Forbes Magazine’s Walter Pavlo is one of the mainstream media pundits who seems to be getting the picture.

Four months prior to the Colonial Bank closing, its chairman and CEO, Bobby Lowder, announced his retirement.  Great timing.  No charges have been filed against Lowder, yet.   Lowder, who is on the Board of Trustees for Auburn University and graduate of Auburn, has seen his world crumble these past few years.  Besides the bank he founded in 1981 going bust, he had appointed Milton McGregor (Auburn Alum and good friend), to the board of directors of Colonial. 

McGregor, whose name is more synonymous with being an athletic booster of Auburn football, also owns gambling establishments in Alabama that go under the name of VictoryLand.  McGregor was arrested this past October on bribery and fraud charges along with 10 others related to buying votes on gaming laws in the state legislature.  Also on the board of Colonial was Pat Dye, former Auburn football coach, who left the program in 1992 under the shadow of NCAA violations for alumni paying players of the team.
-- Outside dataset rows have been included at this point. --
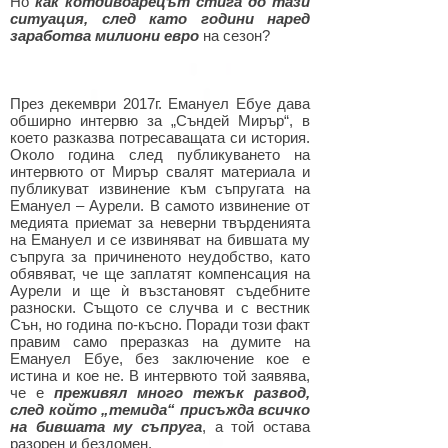
Но
как котдивоарецът стига до тази
ситуация, след като години наред
заработва милиони евро
на сезон?
През декември 2017г. Емануел Ебуе дава
обширно интервю за „Съндей Мирър“, в
което разказва потресаващата си история.
Около година след публикуването на
интервюто от Мирър свалят материала и
публикуват извинение към съпругата на
Емануел – Аурели. В самото извинение от
медията приемат за неверни твърденията
на Емануел и се извиняват на бившата му
съпруга за причиненото неудобство, като
обявяват, че ще заплатят компенсация на
Аурели и ще ѝ възстановят съдебните
разноски. Същото се случва и с вестник
Сън, но година по-късно. Поради този факт
правим само преразказ на думите на
Емануел Ебуе, без заключение кое е
истина и кое не. В интервюто той заявява,
че е
преживял много тежък развод,
след който „темида“ присъжда всичко
на бившата му съпруга
, а той остава
разорен и бездомен.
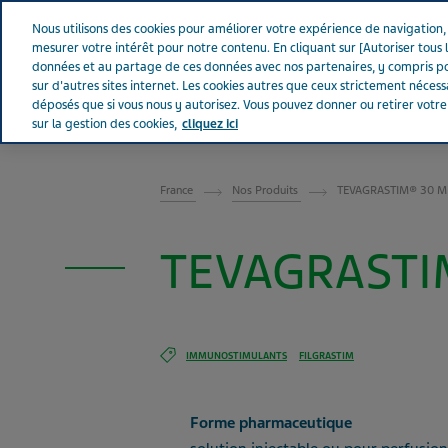
Aller sur Tevapharm
Nous utilisons des cookies pour améliorer votre expérience de navigation, a
mesurer votre intérêt pour notre contenu. En cliquant sur [Autoriser tous l
données et au partage de ces données avec nos partenaires, y compris po
sur d'autres sites internet. Les cookies autres que ceux strictement néces
déposés que si vous nous y autorisez. Vous pouvez donner ou retirer votr
sur la gestion des cookies,
cliquez ici
FRANCE
France
Nos Produits
TEVAGRASTIM® 30 MUI
TEVAGRASTIM
IMMUNOSTIMULANTS
FILGRASTIM
Forme pharmaceutique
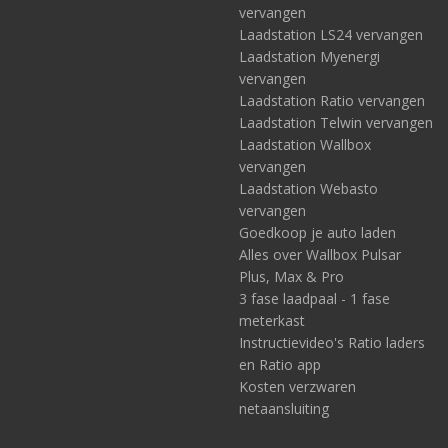
vervangen
Laadstation LS24 vervangen
Laadstation Myenergi
vervangen
Laadstation Ratio vervangen
Laadstation Telwin vervangen
Laadstation Wallbox
vervangen
Laadstation Webasto
vervangen
Goedkoop je auto laden
Alles over Wallbox Pulsar
Plus, Max & Pro
3 fase laadpaal - 1 fase
meterkast
Instructievideo's Ratio laders
en Ratio app
Kosten verzwaren
netaansluiting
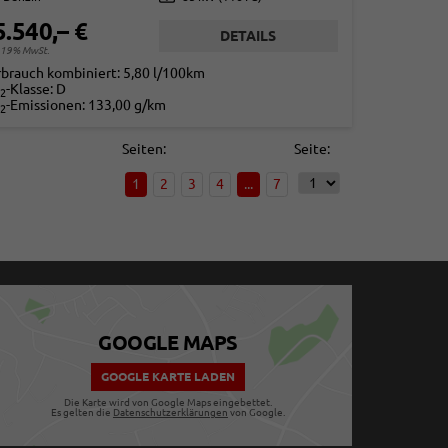
5.540,– €
DETAILS
. 19% MwSt.
rbrauch kombiniert:
5,80 l/100km
-Klasse:
D
2
-Emissionen:
133,00 g/km
2
Seiten:
Seite:
1
2
3
4
...
7
GOOGLE MAPS
GOOGLE KARTE LADEN
Die Karte wird von Google Maps eingebettet.
Es gelten die
Datenschutzerklärungen
von Google.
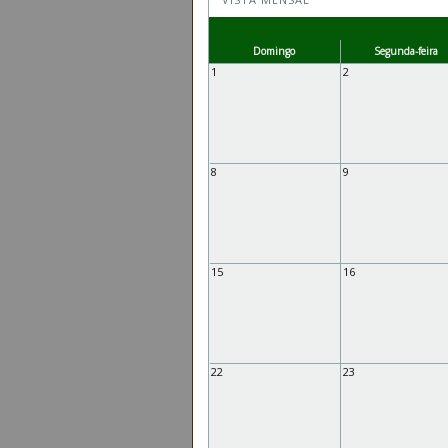
Domingo
Segunda-feira
1
2
8
9
15
16
22
23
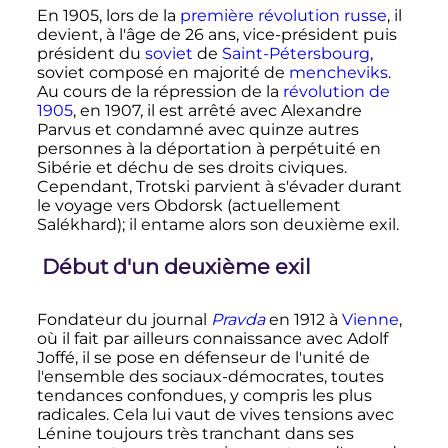
En 1905, lors de la
première révolution russe
, il
devient, à l'âge de 26 ans, vice-président puis
président du
soviet
de
Saint-Pétersbourg
,
soviet composé en majorité de
mencheviks
.
Au cours de la répression de la
révolution de
1905
, en 1907, il est arrêté avec Alexandre
Parvus et condamné avec quinze autres
personnes à la déportation à perpétuité en
Sibérie et déchu de ses droits civiques.
Cependant, Trotski parvient à s'évader durant
le voyage vers Obdorsk (actuellement
Salékhard); il entame alors son deuxième exil.
Début d'un deuxième exil
Fondateur du journal
Pravda
en 1912 à
Vienne
,
où il fait par ailleurs connaissance avec Adolf
Joffé, il se pose en défenseur de l'unité de
l'ensemble des sociaux-démocrates, toutes
tendances confondues, y compris les plus
radicales. Cela lui vaut de vives tensions avec
Lénine toujours très tranchant dans ses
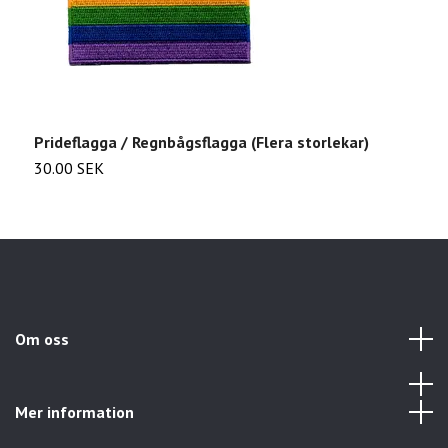
Prideflagga / Regnbågsflagga (Flera storlekar)
F
30.00 SEK
2
Om oss
Mer information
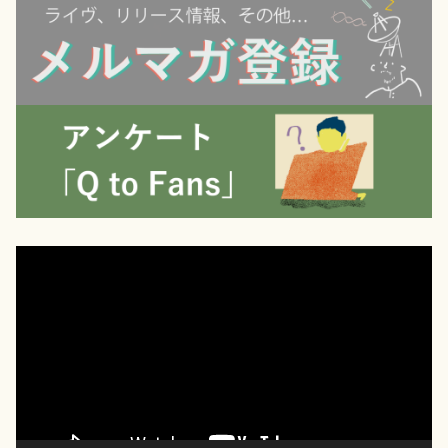
動
画
プ
レ
ー
ヤ
ー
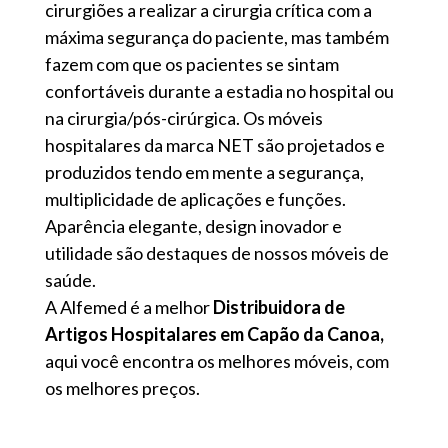
cirurgiões a realizar a cirurgia crítica com a
máxima segurança do paciente, mas também
fazem com que os pacientes se sintam
confortáveis ​​durante a estadia no hospital ou
na cirurgia/pós-cirúrgica. Os móveis
hospitalares da marca NET são projetados e
produzidos tendo em mente a segurança,
multiplicidade de aplicações e funções.
Aparência elegante, design inovador e
utilidade são destaques de nossos móveis de
saúde.
A Alfemed é a melhor
Distribuidora de
Artigos Hospitalares em Capão da Canoa,
aqui você encontra os melhores móveis, com
os melhores preços.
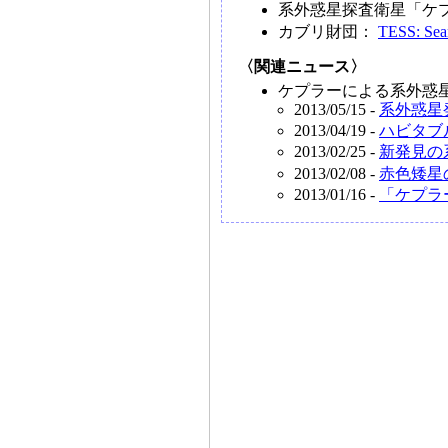
系外惑星探査衛星「ケ
カブリ財団：
TESS: Sea
〈関連ニュース〉
ケプラーによる系外惑星
2013/05/15 -
系外惑星
2013/04/19 -
ハビタブ
2013/02/25 -
新発見の
2013/02/08 -
赤色矮星
2013/01/16 -
「ケプラ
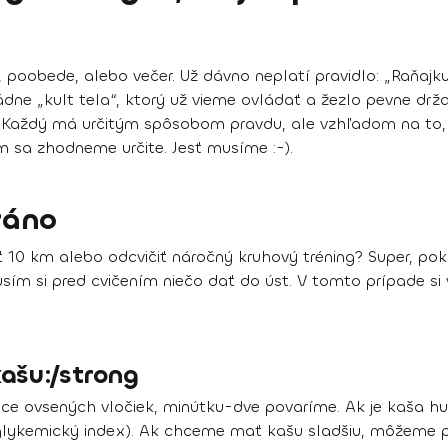
no, poobede, alebo večer. Už dávno neplatí pravidlo: „Raňaj
vládne „kult tela“, ktorý už vieme ovládať a žezlo pevne dr
Každý má určitým spôsobom pravdu, ale vzhľadom na to, ž
nom sa zhodneme určite. Jesť musíme :-).
ráno
10 km alebo odcvičiť náročný kruhový tréning? Super, poko
sím si pred cvičením niečo dať do úst. V tomto prípade si 
ašu:/strong
ice ovsených vločiek, minútku-dve povaríme. Ak je kaša hu
glykemický index). Ak chceme mať kašu sladšiu, môžeme p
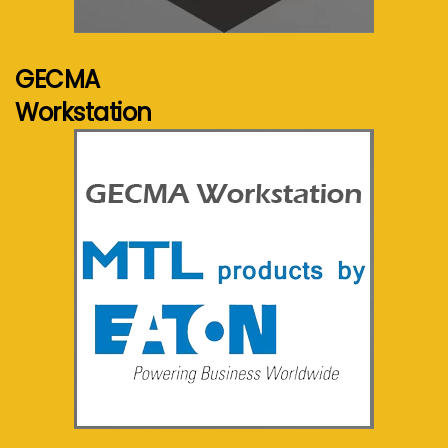
Voir plus...
GECMA
Workstation
Voir plus...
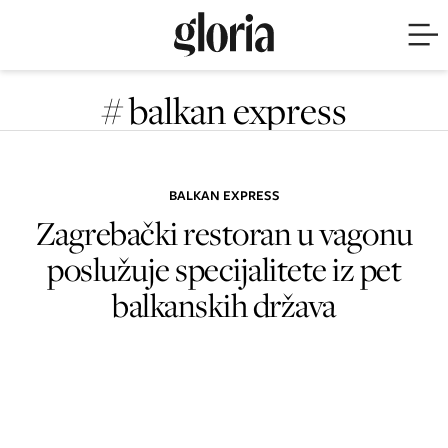
# balkan express
BALKAN EXPRESS
Zagrebački restoran u vagonu
poslužuje specijalitete iz pet
balkanskih država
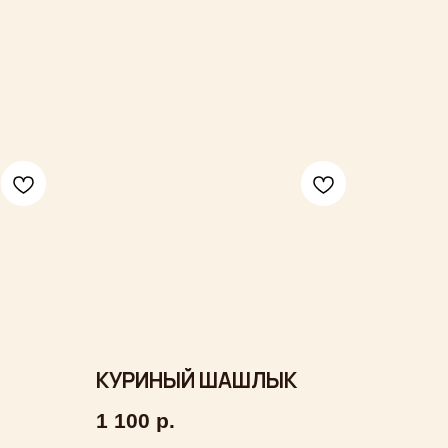
КУРИНЫЙ ШАШЛЫК
1 100
р.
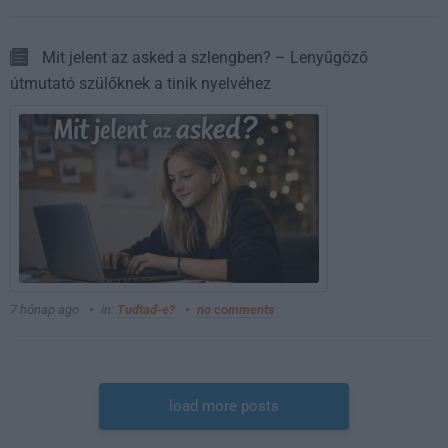
Mit jelent az asked a szlengben? – Lenyűgöző
útmutató szülőknek a tinik nyelvéhez
7 hónap ago
in:
Tudtad-e?
no comments
load more posts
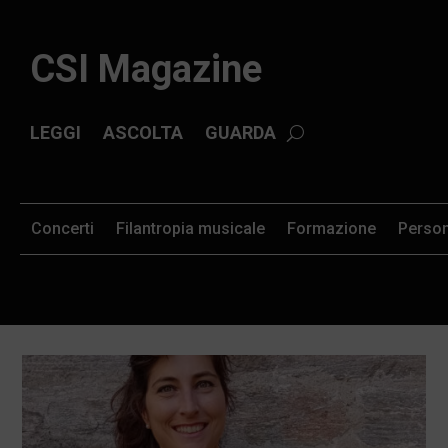
CSI Magazine
LEGGI
ASCOLTA
GUARDA
Concerti
Filantropia musicale
Formazione
Perso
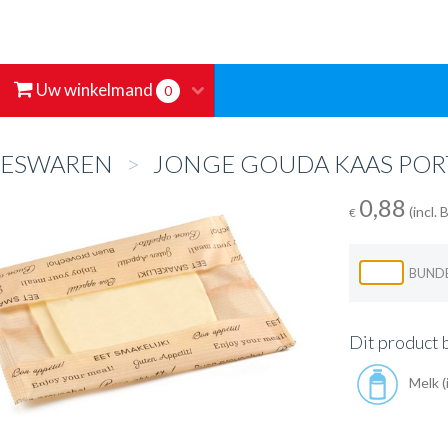
Uw winkelmand
0
EESWAREN
>
JONGE GOUDA KAAS PORT
0,88
(incl.
€
BUND
Dit product 
Melk (i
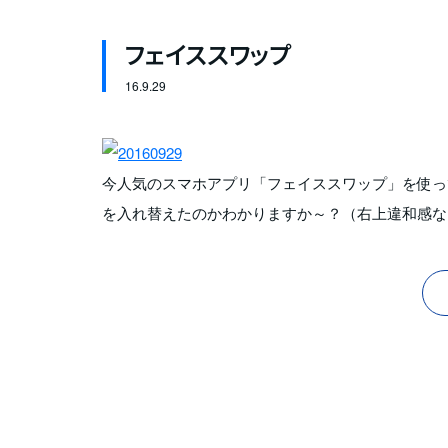
フェイススワップ
16.
9.29
今人気のスマホアプリ「フェイススワップ」を使っ
を入れ替えたのかわかりますか～？（右上違和感な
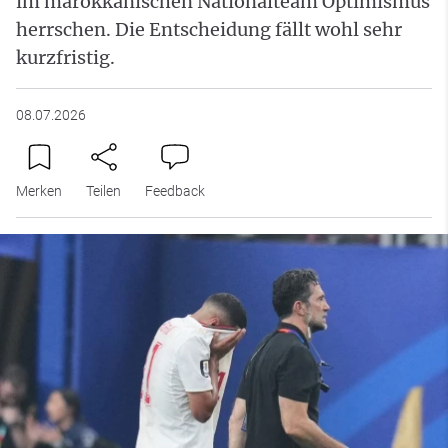
im marokkanischen Nationalteam Optimismus
herrschen. Die Entscheidung fällt wohl sehr
kurzfristig.
08.07.2026
Merken
Teilen
Feedback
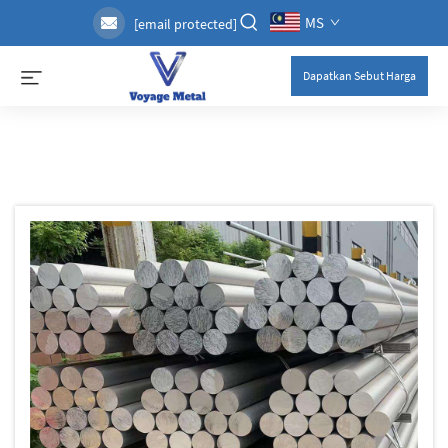
MS
[email protected]
Dapatkan Sebut Harga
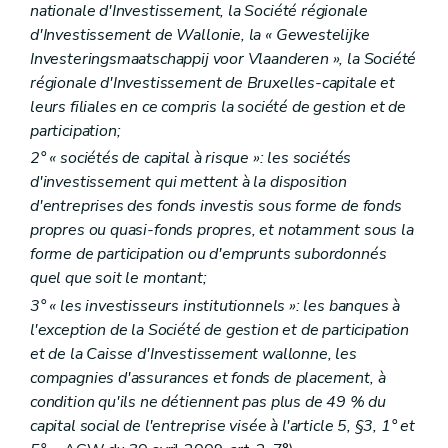
nationale d'Investissement, la Société régionale
d'Investissement de Wallonie, la « Gewestelijke
Investeringsmaatschappij voor Vlaanderen », la Société
régionale d'Investissement de Bruxelles-capitale et
leurs filiales en ce compris la société de gestion et de
participation;
2° « sociétés de capital à risque »: les sociétés
d'investissement qui mettent à la disposition
d'entreprises des fonds investis sous forme de fonds
propres ou quasi-fonds propres, et notamment sous la
forme de participation ou d'emprunts subordonnés
quel que soit le montant;
3° « les investisseurs institutionnels »: les banques à
l'exception de la Société de gestion et de participation
et de la Caisse d'Investissement wallonne, les
compagnies d'assurances et fonds de placement, à
condition qu'ils ne détiennent pas plus de 49 % du
capital social de l'entreprise visée à l'article 5, §3, 1° et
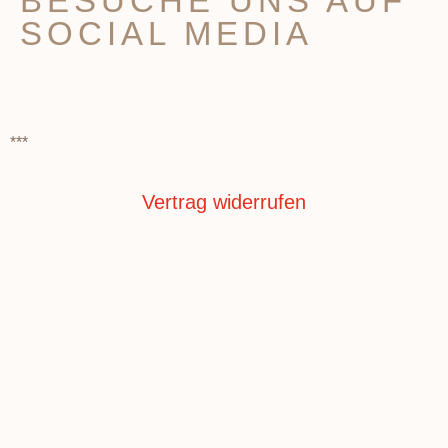
BESUCHE UNS AUF
SOCIAL MEDIA
***
Vertrag widerrufen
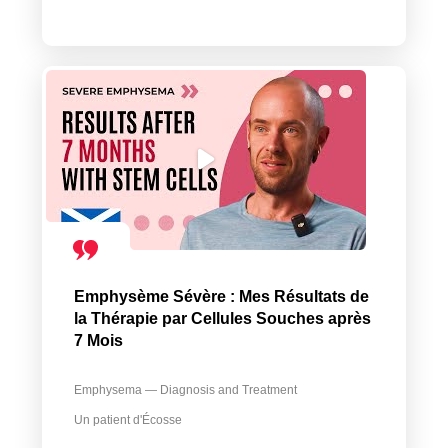
Emphysème Sévère : Mes Résultats de
la Thérapie par Cellules Souches après
7 Mois
Emphysema — Diagnosis and Treatment
Un patient d'Écosse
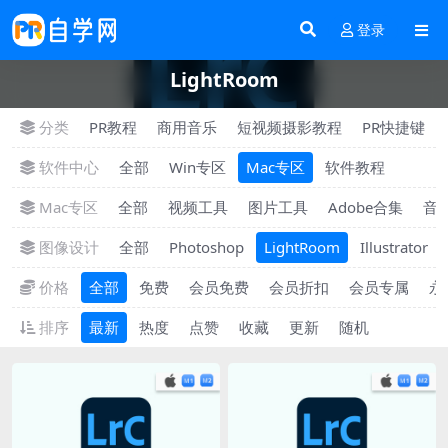
登录
LightRoom
分类
PR教程
商用音乐
短视频摄影教程
PR快捷键
软件中心
全部
Win专区
Mac专区
软件教程
Mac专区
全部
视频工具
图片工具
Adobe合集
音
图像设计
全部
Photoshop
LightRoom
Illustrator
价格
全部
免费
会员免费
会员折扣
会员专属
永
排序
最新
热度
点赞
收藏
更新
随机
Go read Pavlo’s entire article. He sees a lot of the same faces in very unusual places. Just like you have. You’ve read about it here for the last 4-1/2 months. Some of you have been shaking your heads and mumbling phrases like “conspiracy theories” and “black helicopterism.” Energy Vampires seem to be everywhere.

Maybe we weren’t so “out there,” after all.

Assuming that the Court allows a jury to hear and see the wiretap evidence at the heart of the  bingo case, McGregor and his merry band of lobbyists and legislators go on trial in June. Later this summer, both Taylor Bean and Colonial BancGroup will be liquidated under Chapter 11 bankruptcy proceedings. As these legal proceedings wrap up, documents and other evidence currently under seal and/or protected by attorney client privilege will emerge to see the light of day and the scrutiny of the national media. The NCAA will continue to expand its ongoing probe into Auburn’s recruiting tactics and student-athlete academic matters.

When national media organizations like Forbes begin connecting the dots, it’s only a matter of time before others start digging and dispatching investigative journalists to the 334 area code. More dots emerge.  More pieces of the puzzle fall into place and the picture becomes clearer with every story that gets published.

The coming weeks and months are certain to produce even better imagery that what Pavlo is seeing.

Exit Question: What would happen if a criminal organization gained control of a major college athletics program?